В данный момент на дереве, кроме моего, висит всего одно желание: «Велосипед. — Джим Керри».

Глава 43

— Рассказывай.

Я сижу незримым вместе с Маддом и Моллоем, кажется, в часовне при больнице. Моллой — в больничном халате, Мадд — в элегантном двубортном костюме.

— Предлагаю вернуться к съемкам, доснять «Идут два славных малых», — говорит Моллой.

— Хорошо, Чик. В смысле я даже не знаю. Бизнес с тех пор изменился.

— Вряд ли он мог сильно измениться за три месяца.

— Знаешь, Чик, давай начистоту?

— Конечно.

— Мне кажется, ты изменился. Немножко.

— Я так не думаю.

— Теперь ты похож на… меня, — говорит Мадд. Моллой долго разглядывает Мадда.
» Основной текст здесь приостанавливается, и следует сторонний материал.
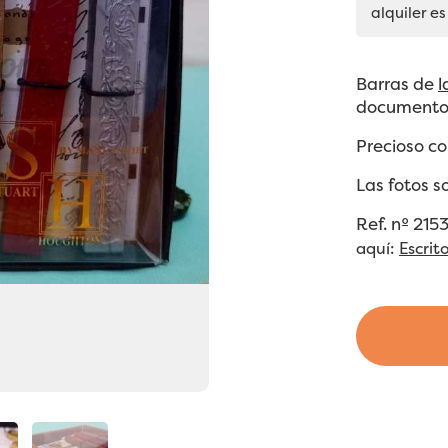
alquiler es
Barras de
l
documento
Precioso co
Las fotos s
Ref. nº 21
aquí:
Escrit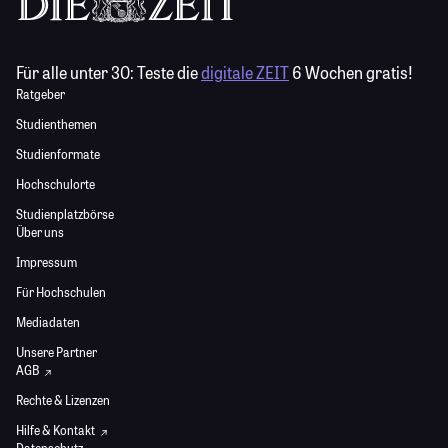
Für alle unter 30:
Teste die
digitale ZEIT
6 Wochen gratis!
Ratgeber
Studienthemen
Studienformate
Hochschulorte
Studienplatzbörse
Über uns
Impressum
Für Hochschulen
Mediadaten
Unsere Partner
AGB
Rechte & Lizenzen
Hilfe & Kontakt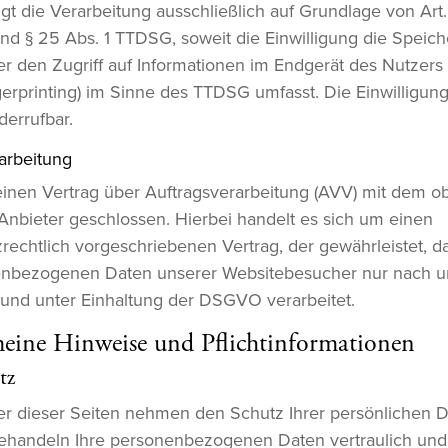
gt die Verarbeitung ausschließlich auf Grundlage von Art. 6
 § 25 Abs. 1 TTDSG, soweit die Einwilligung die Speic
r den Zugriff auf Informationen im Endgerät des Nutzers (
erprinting) im Sinne des TTDSG umfasst. Die Einwilligung 
derrufbar.
arbeitung
inen Vertrag über Auftragsverarbeitung (AVV) mit dem o
nbieter geschlossen. Hierbei handelt es sich um einen
rechtlich vorgeschriebenen Vertrag, der gewährleistet, d
enbezogenen Daten unserer Websitebesucher nur nach u
und unter Einhaltung der DSGVO verarbeitet.
meine Hinweise und Pflicht­informationen
tz
er dieser Seiten nehmen den Schutz Ihrer persönlichen 
behandeln Ihre personenbezogenen Daten vertraulich und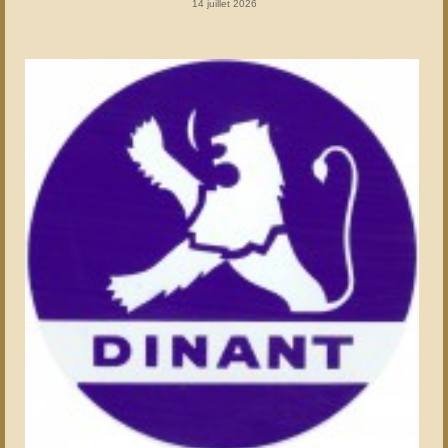
14 juillet 2026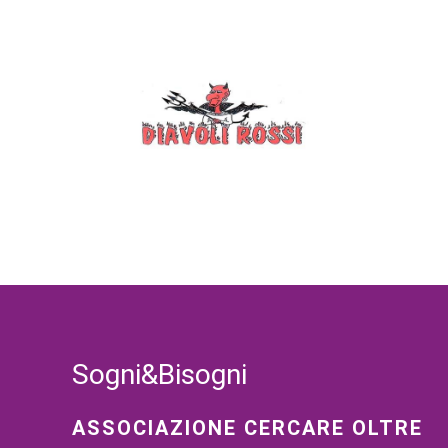
Sogni&Bisogni
ASSOCIAZIONE CERCARE OLTRE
— Понимаю, — говорит Моллой.

— Не думаю, что ты теперь сможешь сыграть того же персонажа.

— Ну, может, хотя бы попробуем?

— Сейчас?

— Почему нет?

— Да, конечно. Сцену в галантерейном магазине?

— Давай.

Они играют сцену, получается плохо.

— Мне не нравится, Чик. Теперь все как-то неестественно, — говорит Мадд.